„Der Duft des Faschismus“

Auch das britische Oberhaus bläst nun zur Schwulenhatz / Die Lords lehnen eine Abänderung des Anti-Homosexuellen-Gesetzes der Regierung Thatcher ab  ■ Aus London Rolf Paasch

Daß viele Lords des britischen Oberhauses begeisterte Jäger sind, ist nichts Neues. Daß sie dieses zweifelhafte Vergnügen jetzt auch auf die Homosexuellen Großbritanniens ausgeweitet wissen wollen, riecht dagegen nach Faschismus. Diesen „Duft“ wollte jedenfalls der 80jährige Methodistenprediger Lord Soper am Montag in der Oberhausdebatte um den berüchtigten Anti- Homosexuellen-Paragraphen der Regierung Thatcher wahrgenommen haben.

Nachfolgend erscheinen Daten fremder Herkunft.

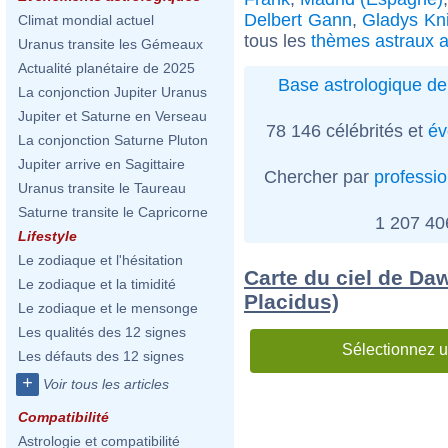
Delbert Gann
,
Gladys Kn
Climat mondial actuel
tous les
thèmes astraux a
Uranus transite les Gémeaux
Actualité planétaire de 2025
Base astrologique de
La conjonction Jupiter Uranus
Jupiter et Saturne en Verseau
78 146 célébrités et
év
La conjonction Saturne Pluton
Jupiter arrive en Sagittaire
Chercher par
professi
Uranus transite le Taureau
Saturne transite le Capricorne
1 207 4
Lifestyle
Le zodiaque et l'hésitation
Carte du ciel de Da
Le zodiaque et la timidité
Placidus)
Le zodiaque et le mensonge
Les qualités des 12 signes
Sélectionnez u
Les défauts des 12 signes
+
Voir tous les articles
Compatibilité
Astrologie et compatibilité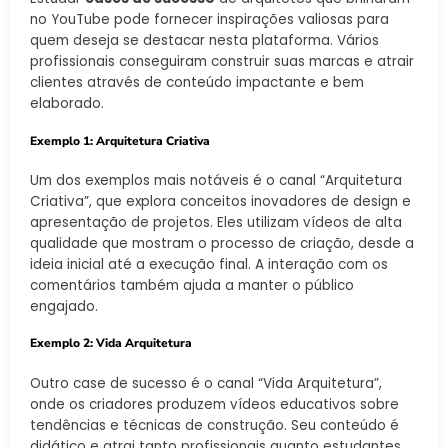
no YouTube pode fornecer inspirações valiosas para
quem deseja se destacar nesta plataforma. Vários
profissionais conseguiram construir suas marcas e atrair
clientes através de conteúdo impactante e bem
elaborado.
Exemplo 1: Arquitetura Criativa
Um dos exemplos mais notáveis é o canal “Arquitetura
Criativa”, que explora conceitos inovadores de design e
apresentação de projetos. Eles utilizam vídeos de alta
qualidade que mostram o processo de criação, desde a
ideia inicial até a execução final. A interação com os
comentários também ajuda a manter o público
engajado.
Exemplo 2: Vida Arquitetura
Outro case de sucesso é o canal “Vida Arquitetura”,
onde os criadores produzem vídeos educativos sobre
tendências e técnicas de construção. Seu conteúdo é
didático e atrai tanto profissionais quanto estudantes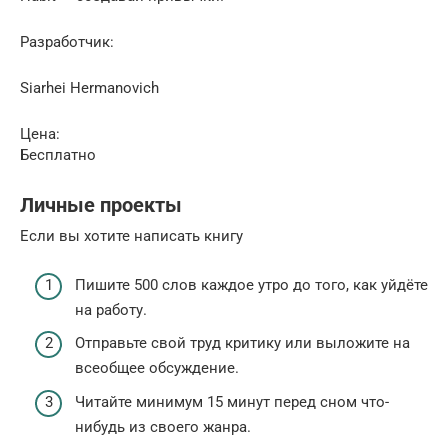
Разработчик:
Siarhei Hermanovich
Цена:
Бесплатно
Личные проекты
Если вы хотите написать книгу
Пишите 500 слов каждое утро до того, как уйдёте
на работу.
Отправьте свой труд критику или выложите на
всеобщее обсуждение.
Читайте минимум 15 минут перед сном что-
нибудь из своего жанра.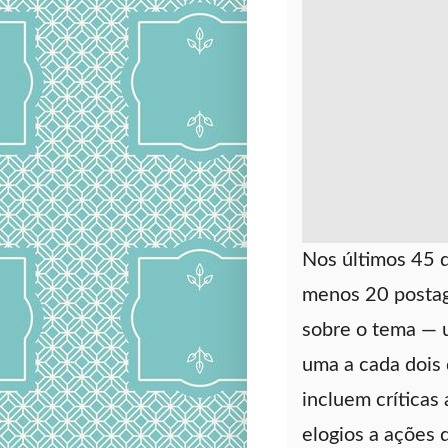
Nos últimos 45 d
menos 20 postag
sobre o tema — 
uma a cada dois
incluem críticas
elogios a ações 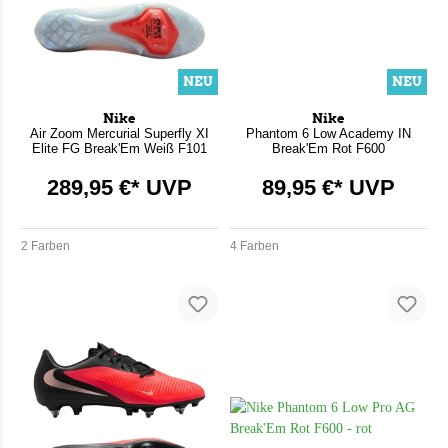
NEU
NEU
Nike
Nike
Air Zoom Mercurial Superfly XI
Phantom 6 Low Academy IN
Elite FG Break'Em Weiß F101
Break'Em Rot F600
289,95 €* UVP
89,95 €* UVP
2 Farben
4 Farben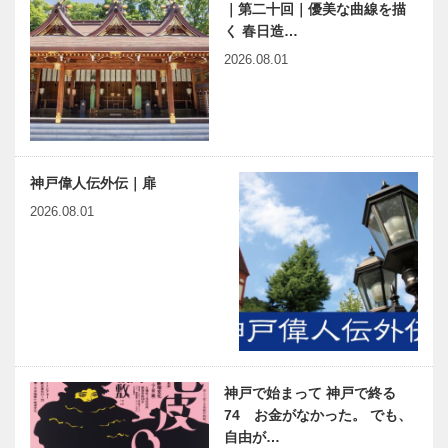
｜第二十回｜優美な曲線を描
く 春日造…
2026.08.01
神戸偉人伝外伝｜扉
2026.08.01
神戸で始まって 神戸で終る
74 お金がなかった。 でも、
自由が…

Die an das Gesetz zur Verwaltungsreform angehängte „Klausel 28“ soll den Lokalregierungen demnächst jegliche „Befürwortung von Homosexualität“ untersagen. Nach heftigen Protesten der britischen Schwulenbewegung und aus besorgten Künstlerkreisen hatte der sozialdemokratische Lord Falkland schließlich eine Abänderung dieser Klausel vorgeschlagen, die zumindest Erziehungsmaterialien mit künstlerischem, wissenschaftlichem oder aufklärerischem Wert von dem Publikationsverbot ausgenommen hätte. Oscar Wilde sollte diesem „Amendment“ zufolge auch weiterhin auf den Regalen der örtlichen Leihbücherei stehen dürfen. Materialien, die suggerierten, daß auch Homosexuelle „familienähnliche Beziehungen“ unterhalten könnten, sollten allerdings auch nach Lord Falklands Verständnis verboten werden. Doch selbst dieser klägliche Versuch zur Entschärfung des Diskri minierungs-Paragraphen war den Oberhäuslern zuviel. Mit 166 zu 111 Stimmen votierten sie für einen „Kompromißvorschlag“ der Regierung, nur die „absichtliche“ Befürwortung von Homosexualität unter Strafe zu stellen. Was „absichtlich“ ist oder nicht, das werden danach die Gerichte entscheiden müssen, auf die sich die Konservativen in diesen Tagen der Thatcher-Herrschaft 100 Prozent verlassen können. „Eine offene Einladung zur Schwulenhatz“, so kommentierte der Dramatiker Lord Willis die Entscheidung seiner adligen Kollegen am Ende der durchaus kontroversen und – an den Standards der senilen Kammer gemessen – heftigen Debatte. Nach der Diskussion der „Amendments“ im „House of Lords“ wird das Gesetz vor seiner endgültigen Verabschiedung nun noch den weiteren parlamentarischen Prozess durchlaufen müssen. Die Chancen für eine Entschärfung der infamen Klausel 28 sind nach der Ablehnung von Lord Falklands Änderungsvorschlag am Montagabend allerdings auf den Nullpunkt gesunken.